Thursday, November 1, 2012

Advocacy

Some time ago, another mother posted a link to an article in one of the Facebook support groups that I frequent.  It was called Advocacy: putting emotion aside.

I enjoyed the read, and did some further reading on the topic online.  So often, we proclaim that we are our child's best (only?) advocate.  But there's more that goes into advocacy than our maternal instincts and fierce hunt for answers.  How effective can you be as an advocate if you are driven by your emotions?

Advocacy is so much more than shouting from the rooftops as loudly as you can.  It's doing your research - finding out who makes the decisions that affect your child and how to connect with those people.  It's also about learning all there is to learn about your child's disorder - not just as it affects him, but also as it affects everyone around him!
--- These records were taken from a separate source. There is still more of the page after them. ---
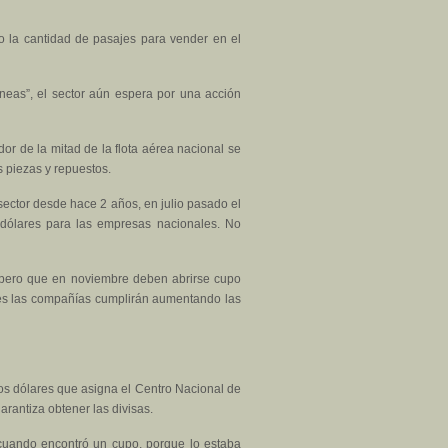
o la cantidad de pasajes para vender en el
íneas”, el sector aún espera por una acción
r de la mitad de la flota aérea nacional se
s piezas y repuestos.
ector desde hace 2 años, en julio pasado el
e dólares para las empresas nacionales. No
 pero que en noviembre deben abrirse cupo
uales las compañías cumplirán aumentando las
 los dólares que asigna el Centro Nacional de
arantiza obtener las divisas.
 cuando encontró un cupo, porque lo estaba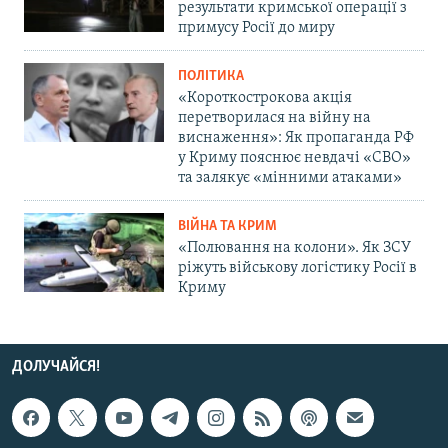
результати кримської операції з
примусу Росії до миру
ПОЛІТИКА
«Короткострокова акція
перетворилася на війну на
виснаження»: Як пропаганда РФ
у Криму пояснює невдачі «СВО»
та залякує «мінними атаками»
ВІЙНА ТА КРИМ
«Полювання на колони». Як ЗСУ
ріжуть військову логістику Росії в
Криму
ДОЛУЧАЙСЯ!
And once you've done the research, stay organized - binders work well for us - so that you can enter your next discussion armed with all of the information you've collected.

I think the biggest takeaway for me was that successful advocacy for your child requires that you know what your end goal is going to be.  Where do you see your child, and what needs to be done to get him there?  Instead of "My child has X disorder, what are you going to do about it?" - try "My child has X disorder, and needs Y and Z in order to receive an appropriate education."  Knowing what you're asking for at the outset leads to FAR more productive conversations.

It's hard to put the emotions aside when advocating for your child - but taking a calm approach will always pay off in the end.  

What tricks have you learned that have helped you advocate for your child?